CASE NO. IV—LATERAL VENOUS SYSTEM
A 46-year-old woman complains of the appearance of the veins on her lateral thigh. These had developed during pregnancy, and gradually worsened over the preceding 15 years. No significant symptoms were noted.
EXAMINATION Clinical examination reveals a prominent blue reticular vein network with associated telangiectasias of the lateral thigh that faded from sight below the knee. No other abnormal veins were observed (Figure 7-4A).
FIGURE 7-4 A. Lateral venous system before sclerotherapy. B. Lateral venous system after sclerotherapy.

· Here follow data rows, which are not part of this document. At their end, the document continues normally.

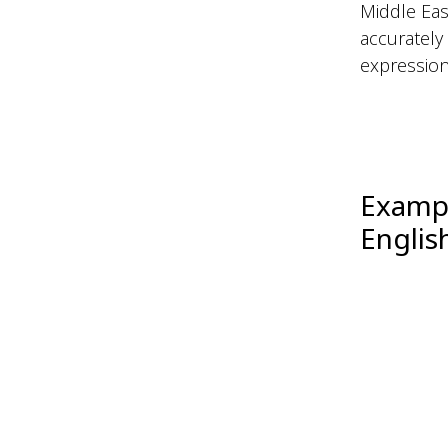
Middle Eas
accurately
expressions
Exampl
Englis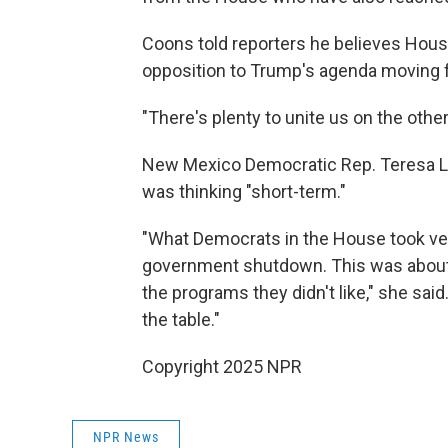
Coons told reporters he believes Hou
opposition to Trump's agenda moving 
"There's plenty to unite us on the other
New Mexico Democratic Rep. Teresa L
was thinking "short-term."
"What Democrats in the House took ver
government shutdown. This was about 
the programs they didn't like," she sai
the table."
Copyright 2025 NPR
NPR News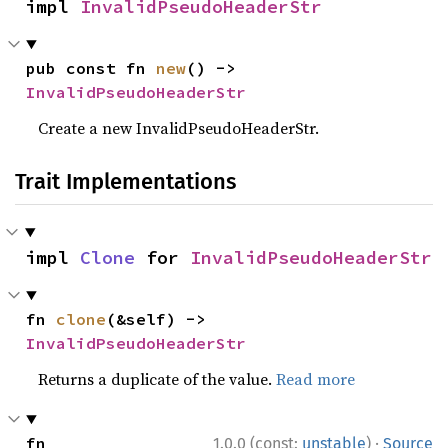
impl 
InvalidPseudoHeaderStr
pub const fn 
new
() -> 
InvalidPseudoHeaderStr
Create a new InvalidPseudoHeaderStr.
Trait Implementations
impl 
Clone
 for 
InvalidPseudoHeaderStr
fn 
clone
(&self) -> 
InvalidPseudoHeaderStr
Returns a duplicate of the value.
Read more
·
fn 
1.0.0 (const:
unstable
)
Source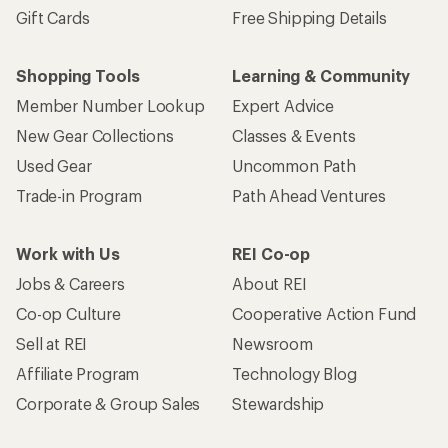
Gift Cards
Free Shipping Details
Shopping Tools
Learning & Community
Member Number Lookup
Expert Advice
New Gear Collections
Classes & Events
Used Gear
Uncommon Path
Trade-in Program
Path Ahead Ventures
Work with Us
REI Co-op
Jobs & Careers
About REI
Co-op Culture
Cooperative Action Fund
Sell at REI
Newsroom
Affiliate Program
Technology Blog
Corporate & Group Sales
Stewardship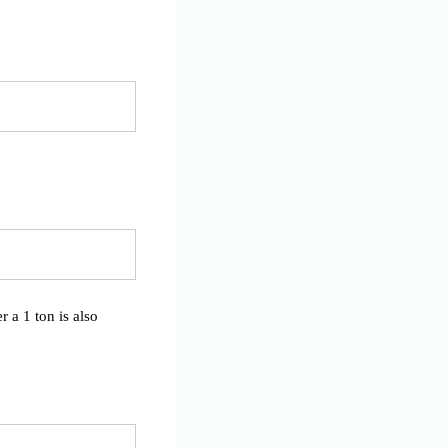
 a 1 ton is also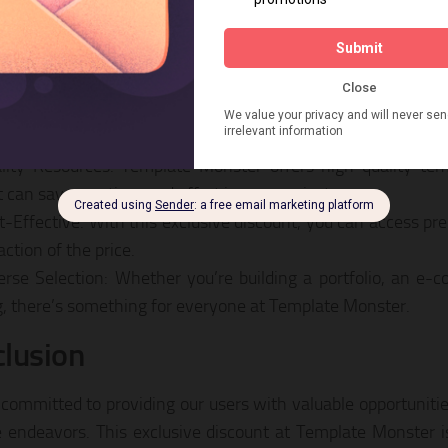
You Should Take Advantage of Thi
lity Resources: Template Monster offers high-quality te
t can save you time and effort in your projects.
t-Effective: With this exclusive discount, you can access p
action of the price.
erse Selection: Whether you’re building a portfolio, an e-c
g, there’s something for everyone at Template Monster.
lusion
committed to providing our users with valuable opportunitie
e endeavors. This exclusive discount at Template Monster 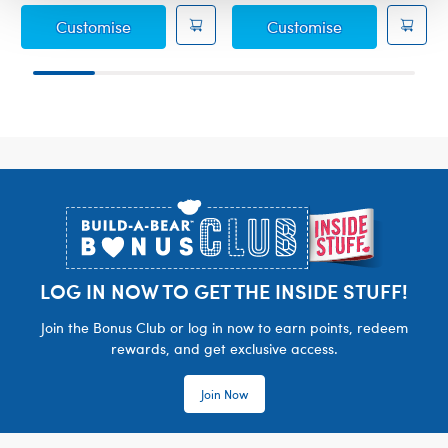
Sanrio Hello Kitty® and Friends Tuxedosam
Sanrio Hello K
Customise
Customise
Footer
LOG IN NOW TO GET THE INSIDE STUFF!
Join the Bonus Club or log in now to earn points, redeem
rewards, and get exclusive access.
Join Now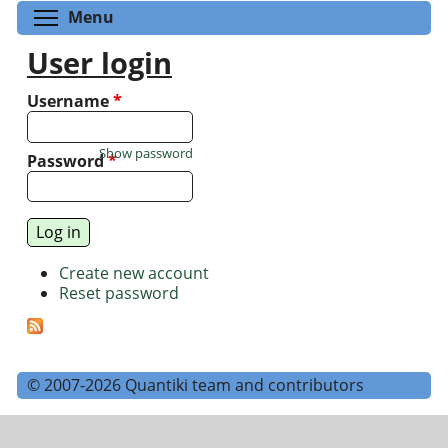
Toggle menu visibility
Menu
User login
Username
*
Show password
Password
*
Create new account
Reset password
© 2007-2026 Quantiki team and contributors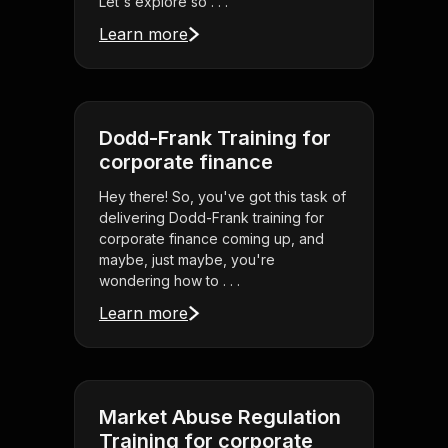
Let's explore so . . .
Learn more
Dodd-Frank Training for
corporate finance
Hey there! So, you've got this task of
delivering Dodd-Frank training for
corporate finance coming up, and
maybe, just maybe, you're
wondering how to . . .
Learn more
Market Abuse Regulation
Training for corporate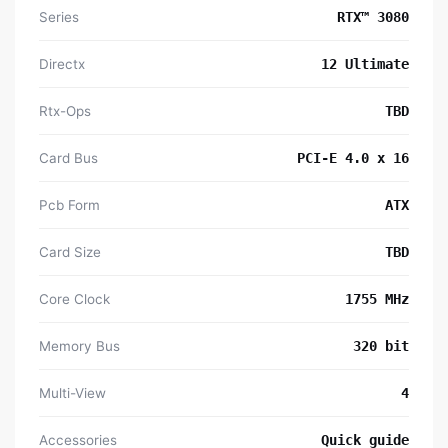
Series
RTX™ 3080
Directx
1‎2 Ultimate
Rtx-Ops
TBD
Card Bus
PCI-E 4.0 x 16
Pcb Form
ATX
Card Size
TBD
Core Clock
1‎755 MHz
Memory Bus
3‎20 bit
Multi-View
4‎
Accessories
Quick guide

DOPPLER Doppler auscultation reveals mild reflux along the lower course of the reticular vein, loudest near the lateral knee.
FUNCTIONAL TESTS These tests are not performed in this case.
DUPLEX ULTRASOUND Duplex is not performed in this case.
ASSESSMENT Incompetent lateral venous system manifesting in prominent reticular veins and some associated telangiectasias.
TREATMENT Prior to evolution of foam sclerotherapy, a series of two treatments are performed. The first uses 1 percent STS, 0.3–0.5 cc, into each of several sites 4–6 cm apart along the reticular veins with a total of 4 cc, and the second uses 0.1 percent STS, 0.5 cc, into each group of telangiectasias with a total of 3 cc. Compression hosiery (18–20 mmHg at the ankle) are worn for two weeks after each treatment.
At the second treatment, the reticular veins have greatly shrunk. A few hyperpigmented nodular areas are drained of blood (see Chapter 24). A total of 3 cc of 0.5 percent STS are injected into the remaining reticulars, and a total of 1.5 cc of 0.1 percent STS into the telangiectasias. After two months, the leg has cleared nicely (Figure 7-4B).
COMMENTARY This patient is an example of the commonly seen pattern of an abnormal lateral venous system without other venous abnormalities that usually responds extremely well to compression sclerotherapy. Present-day therapy would halve the concentrations in favor of foamed sclerosant.